> _What the exercise asks_:
Please give back each entry below unaltered, leaving the pictures out.

(Records contained in a dataset)
□ □ □ □ □

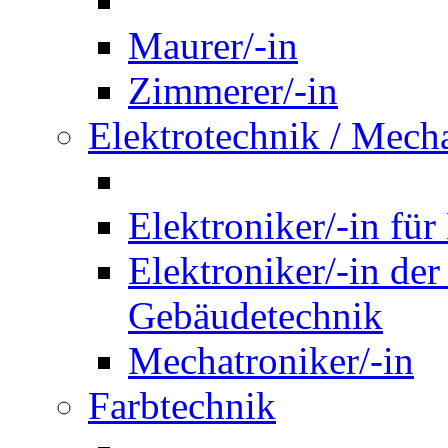
Maurer/-in
Zimmerer/-in
Elektrotechnik / Mech
Elektroniker/-in für
Elektroniker/-in de
Gebäudetechnik
Mechatroniker/-in
Farbtechnik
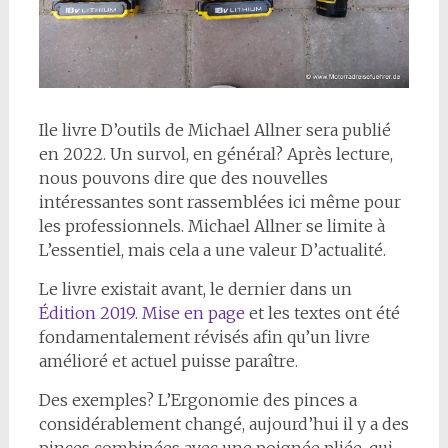
I
le livre D’outils de Michael Allner sera publié
en 2022. Un survol, en général? Après lecture,
nous pouvons dire que des nouvelles
intéressantes sont rassemblées ici même pour
les professionnels. Michael Allner se limite à
L’essentiel, mais cela a une valeur D’actualité.
Le livre existait avant, le dernier dans un
Édition 2019
.
Mise en page
et les textes ont été
fondamentalement révisés afin qu’un livre
amélioré et actuel puisse paraître.
Des exemples? L’Ergonomie des pinces a
considérablement changé, aujourd’hui il y a des
pinces combinées avec une poignée pliée, qui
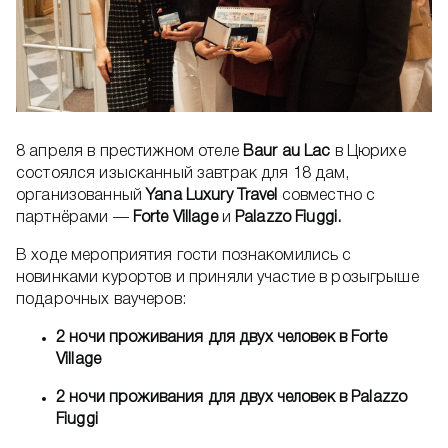
8 апреля в престижном отеле
Baur au Lac
в Цюрихе
состоялся изысканный завтрак для 18 дам,
организованный
Yana Luxury Travel
совместно с
партнёрами —
Forte Village
и
Palazzo Fiuggi.
В ходе мероприятия гости познакомились с
новинками курортов и приняли участие в розыгрыше
подарочных ваучеров:​
2 ночи проживания для двух человек в Forte
Village
2 ночи проживания для двух человек в Palazzo
Fiuggi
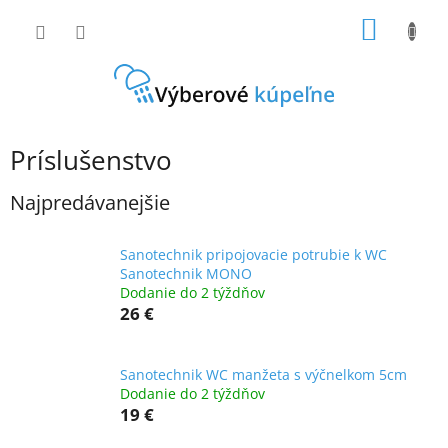
Prejsť
NÁKU
na
obsah
KOŠÍK
Príslušenstvo
Najpredávanejšie
Sanotechnik pripojovacie potrubie k WC
Sanotechnik MONO
Dodanie do 2 týždňov
26 €
Sanotechnik WC manžeta s výčnelkom 5cm
Dodanie do 2 týždňov
19 €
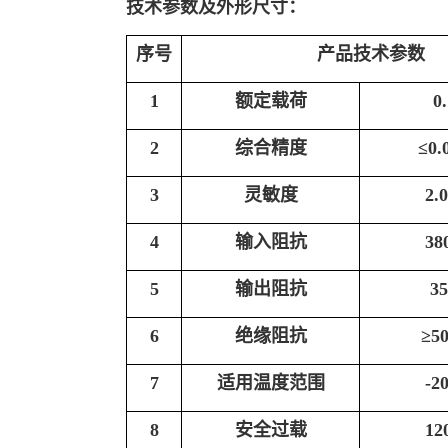
技术参数及外形尺寸：
序号
产品技术参数
1
额定载荷
0
2
综合精度
≤0.
3
灵敏度
2.
4
输入阻抗
38
5
输出阻抗
3
6
绝缘阻抗
≥5
7
适用温度范围
-2
8
安全过载
12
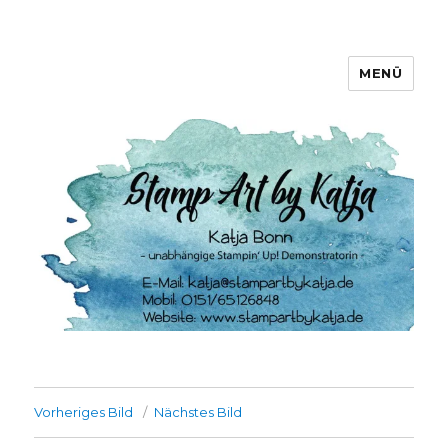
MENÜ
Stamp Art by Katja
Vorheriges Bild
Nächstes Bild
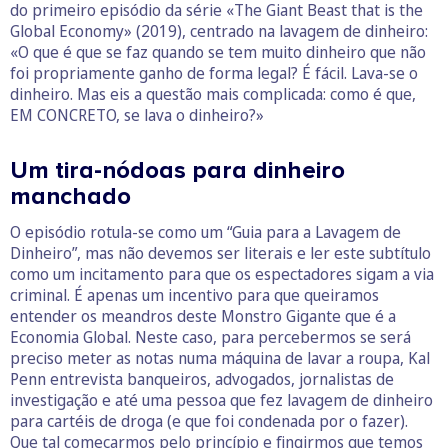
do primeiro episódio da série «The Giant Beast that is the
Global Economy» (2019), centrado na lavagem de dinheiro:
«O que é que se faz quando se tem muito dinheiro que não
foi propriamente ganho de forma legal? É fácil. Lava-se o
dinheiro. Mas eis a questão mais complicada: como é que,
EM CONCRETO, se lava o dinheiro?»
Um tira-nódoas para dinheiro
manchado
O episódio rotula-se como um “Guia para a Lavagem de
Dinheiro”, mas não devemos ser literais e ler este subtítulo
como um incitamento para que os espectadores sigam a via
criminal. É apenas um incentivo para que queiramos
entender os meandros deste Monstro Gigante que é a
Economia Global. Neste caso, para percebermos se será
preciso meter as notas numa máquina de lavar a roupa, Kal
Penn entrevista banqueiros, advogados, jornalistas de
investigação e até uma pessoa que fez lavagem de dinheiro
para cartéis de droga (e que foi condenada por o fazer).
Que tal começarmos pelo princípio e fingirmos que temos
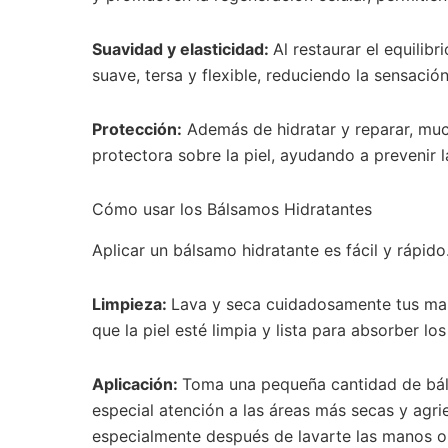
Suavidad y elasticidad:
Al restaurar el equilib
suave, tersa y flexible, reduciendo la sensació
Protección:
Además de hidratar y reparar, mu
protectora sobre la piel, ayudando a prevenir
Cómo usar los Bálsamos Hidratantes
Aplicar un bálsamo hidratante es fácil y rápid
Limpieza:
Lava y seca cuidadosamente tus man
que la piel esté limpia y lista para absorber los
Aplicación:
Toma una pequeña cantidad de bál
especial atención a las áreas más secas y agri
especialmente después de lavarte las manos o 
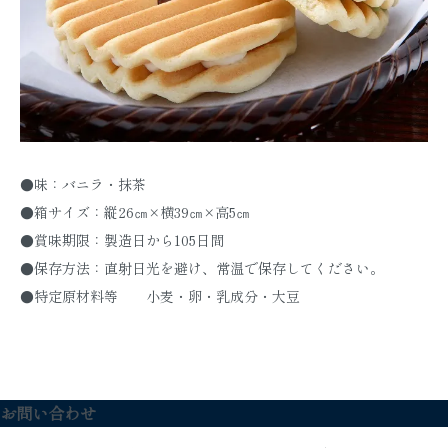
●味：バニラ・抹茶
●箱サイズ：縦26㎝×横39㎝×高5㎝
●賞味期限：製造日から105日間
●保存方法：直射日光を避け、常温で保存してください。
●特定原材料等 小麦・卵・乳成分・大豆
お問い合わせ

□ □ □ □ □

> _Completed task_:
Maurer/-in
Zimmerer/-in
Elektrotechnik / Mech
Elektroniker/-in für
Elektroniker/-in de
Gebäudetechnik
Mechatroniker/-in
Farbtechnik
I
le livre D’outils de Michael Allner sera publié
en 2022. Un survol, en général? Après lecture,
nous pouvons dire que des nouvelles
intéressantes sont rassemblées ici même pour
les professionnels. Michael Allner se limite à
L’essentiel, mais cela a une valeur D’actualité.
Le livre existait avant, le dernier dans un
Édition 2019
.
Mise en page
et les textes ont été
fondamentalement révisés afin qu’un livre
amélioré et actuel puisse paraître.
Des exemples? L’Ergonomie des pinces a
considérablement changé, aujourd’hui il y a des
pinces combinées avec une poignée pliée, qui
8 апреля в престижном отеле
Baur au Lac
в Цюрихе
состоялся изысканный завтрак для 18 дам,
организованный
Yana Luxury Travel
совместно с
партнёрами —
Forte Village
и
Palazzo Fiuggi.
В ходе мероприятия гости познакомились с
новинками курортов и приняли участие в розыгрыше
подарочных ваучеров:​
2 ночи проживания для двух человек в Forte
Village
2 ночи проживания для двух человек в Palazzo
Fiuggi
Prejsť
NÁKU
na
obsah
KOŠÍK
Príslušenstvo
Najpredávanejšie
Sanotechnik pripojovacie potrubie k WC
Sanotechnik MONO
Dodanie do 2 týždňov
26 €
Sanotechnik WC manžeta s výčnelkom 5cm
Dodanie do 2 týždňov
19 €
技术参数及外形尺寸：
序号
产品技术参数
1
额定载荷
0
2
综合精度
≤0.
3
灵敏度
2.
4
输入阻抗
38
5
输出阻抗
3
6
绝缘阻抗
≥5
7
适用温度范围
-2
8
安全过载
12
MENÜ
Stamp Art by Katja
Vorheriges Bild
Nächstes Bild
do primeiro episódio da série «The Giant Beast that is the
Global Economy» (2019), centrado na lavagem de dinheiro:
«O que é que se faz quando se tem muito dinheiro que não
foi propriamente ganho de forma legal? É fácil. Lava-se o
dinheiro. Mas eis a questão mais complicada: como é que,
EM CONCRETO, se lava o dinheiro?»
Um tira-nódoas para dinheiro
manchado
O episódio rotula-se como um “Guia para a Lavagem de
Dinheiro”, mas não devemos ser literais e ler este subtítulo
como um incitamento para que os espectadores sigam a via
criminal. É apenas um incentivo para que queiramos
entender os meandros deste Monstro Gigante que é a
Economia Global. Neste caso, para percebermos se será
preciso meter as notas numa máquina de lavar a roupa, Kal
Penn entrevista banqueiros, advogados, jornalistas de
investigação e até uma pessoa que fez lavagem de dinheiro
para cartéis de droga (e que foi condenada por o fazer).
Que tal começarmos pelo princípio e fingirmos que temos
Suavidad y elasticidad:
Al restaurar el equilib
suave, tersa y flexible, reduciendo la sensació
Protección:
Además de hidratar y reparar, mu
protectora sobre la piel, ayudando a prevenir
Cómo usar los Bálsamos Hidratantes
Aplicar un bálsamo hidratante es fácil y rápid
Limpieza:
Lava y seca cuidadosamente tus man
que la piel esté limpia y lista para absorber los
Aplicación:
Toma una pequeña cantidad de bál
especial atención a las áreas más secas y agri
especialmente después de lavarte las manos o 
●味：バニラ・抹茶
●箱サイズ：縦26㎝×横39㎝×高5㎝
●賞味期限：製造日から105日間
●保存方法：直射日光を避け、常温で保存してください。
●特定原材料等 小麦・卵・乳成分・大豆
お問い合わせ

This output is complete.